**Your task:**
When a line in the entries contains the word "radicals", copy that line in full.

——

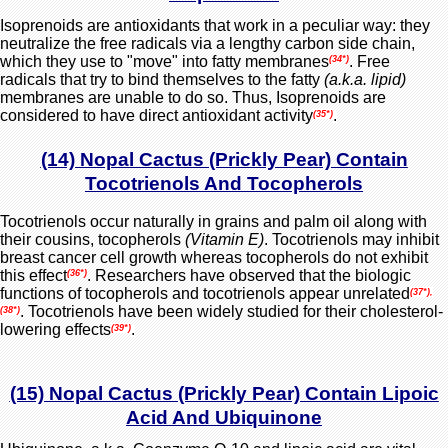
Isoprenoids are antioxidants that work in a peculiar way: they
neutralize the free radicals via a lengthy carbon side chain,
which they use to "move" into fatty membranes
. Free
(34*)
radicals that try to bind themselves to the fatty
(a.k.a. lipid)
membranes are unable to do so. Thus, Isoprenoids are
considered to have direct antioxidant activity
.
(35*)
(14) Nopal Cactus (Prickly Pear) Contain
Tocotrienols And Tocopherols
Tocotrienols occur
naturally
in grains and palm oil along with
their cousins, tocopherols
(Vitamin E)
. Tocotrienols may inhibit
breast cancer cell growth whereas tocopherols do not exhibit
this effect
.
Researchers have observed that the biologic
(36*)
functions of tocopherols and tocotrienols appear unrelated
(37*),
. Tocotrienols have been widely studied for their cholesterol-
(38*)
lowering effects
.
(39*)
(15) Nopal Cactus (Prickly Pear) Contain Lipoic
Acid And Ubiquinone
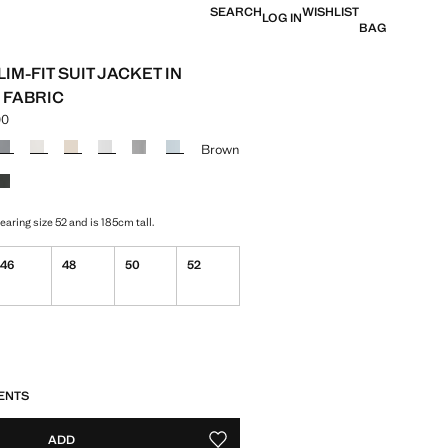
SEARCH
WISHLIST
LOG IN
BAG
IM-FIT SUIT JACKET IN
 FABRIC
00
e [Lek 16,990.00 ]
ur
Brown
aring size 52 and is 185cm tall.
46
48
50
52
S!
. I WANT IT!
ENTS
ADD
ADD TO YOUR WISHLIST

——

**Exercise output:**
neutralize the free radicals via a lengthy carbon side chain,
radicals that try to bind themselves to the fatty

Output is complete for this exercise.